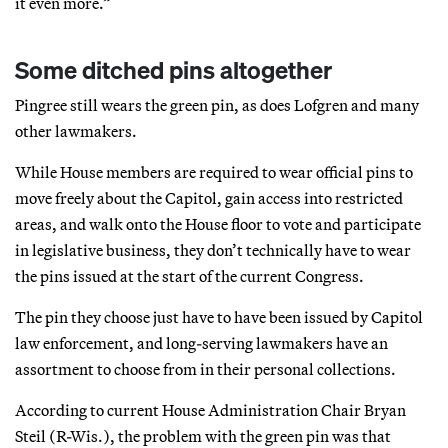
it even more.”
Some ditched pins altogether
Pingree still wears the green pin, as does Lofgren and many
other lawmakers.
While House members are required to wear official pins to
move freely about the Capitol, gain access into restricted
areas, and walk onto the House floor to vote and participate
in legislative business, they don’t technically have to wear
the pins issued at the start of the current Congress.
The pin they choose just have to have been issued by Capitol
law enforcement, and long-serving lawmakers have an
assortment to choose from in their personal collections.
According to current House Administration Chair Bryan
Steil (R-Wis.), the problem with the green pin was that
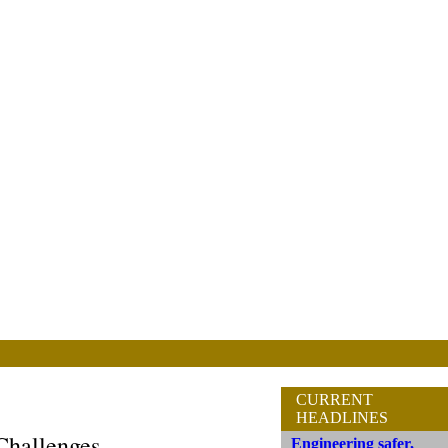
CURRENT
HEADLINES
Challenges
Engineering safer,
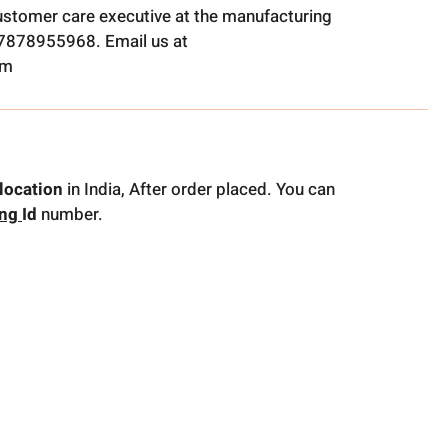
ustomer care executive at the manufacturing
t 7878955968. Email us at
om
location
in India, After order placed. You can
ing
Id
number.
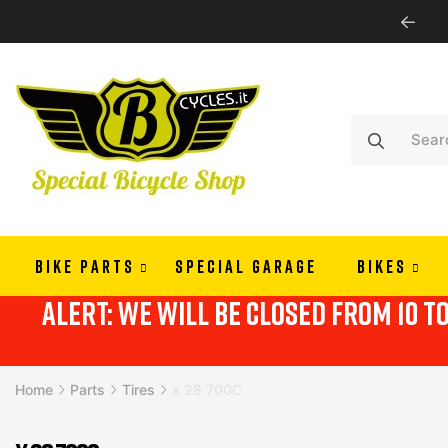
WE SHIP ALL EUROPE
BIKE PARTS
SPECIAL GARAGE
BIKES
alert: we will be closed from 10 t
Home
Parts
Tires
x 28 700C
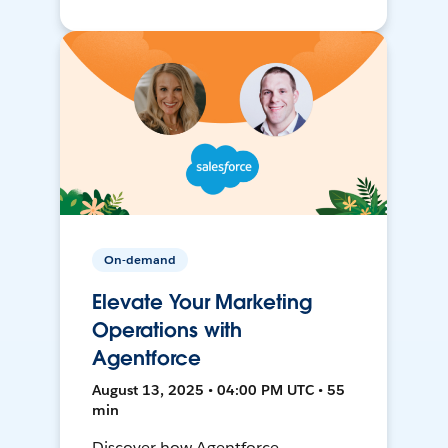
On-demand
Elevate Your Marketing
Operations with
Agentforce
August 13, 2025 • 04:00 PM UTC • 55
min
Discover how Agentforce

* * *

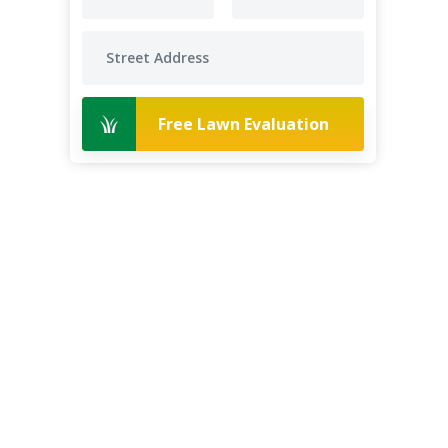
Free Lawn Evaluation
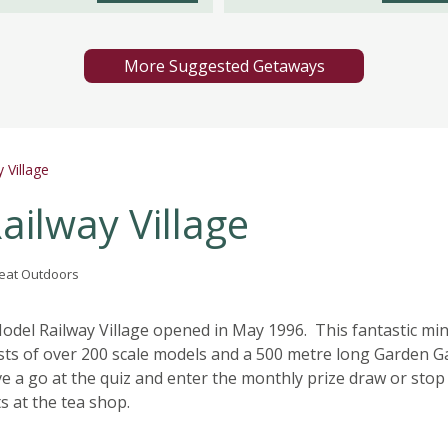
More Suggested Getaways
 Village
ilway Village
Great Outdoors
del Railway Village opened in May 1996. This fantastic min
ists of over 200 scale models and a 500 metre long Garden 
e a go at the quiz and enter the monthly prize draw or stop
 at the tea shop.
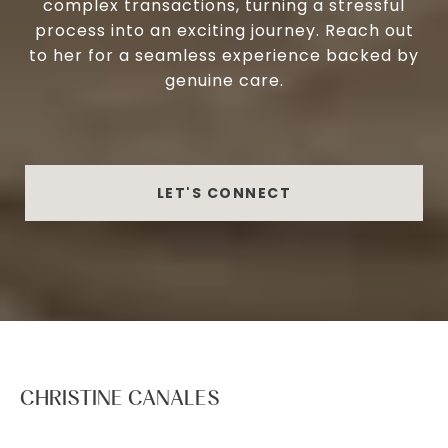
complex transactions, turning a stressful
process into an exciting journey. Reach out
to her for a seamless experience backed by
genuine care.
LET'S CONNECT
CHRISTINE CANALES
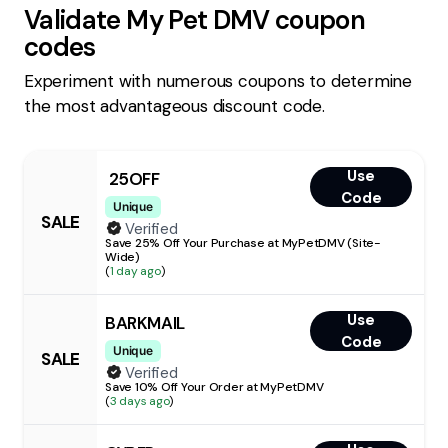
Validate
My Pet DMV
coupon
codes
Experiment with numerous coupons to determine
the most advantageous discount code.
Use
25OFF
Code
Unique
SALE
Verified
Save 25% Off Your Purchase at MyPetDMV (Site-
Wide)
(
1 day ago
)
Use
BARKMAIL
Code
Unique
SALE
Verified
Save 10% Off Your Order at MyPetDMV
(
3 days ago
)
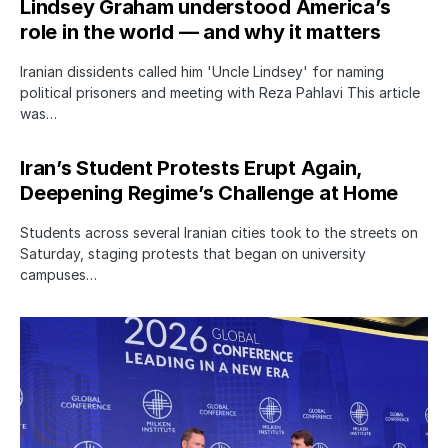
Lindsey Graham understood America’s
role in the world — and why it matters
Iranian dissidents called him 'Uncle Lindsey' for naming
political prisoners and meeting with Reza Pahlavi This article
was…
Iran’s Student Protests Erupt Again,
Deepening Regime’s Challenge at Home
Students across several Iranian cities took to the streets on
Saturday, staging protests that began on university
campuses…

TASK PROMPT:
Leaving every picture aside, reproduce exactly the lines above from the one with "SPECIAL GARAGE" up to and including the one with "Discover how Agentforce", and no others.

SOLVED EXERCISE:
SPECIAL GARAGE
BIKES
alert: we will be closed from 10 t
Home
Parts
Tires
x 28 700C
On-demand
Elevate Your Marketing
Operations with
Agentforce
August 13, 2025 • 04:00 PM UTC • 55
min
Discover how Agentforce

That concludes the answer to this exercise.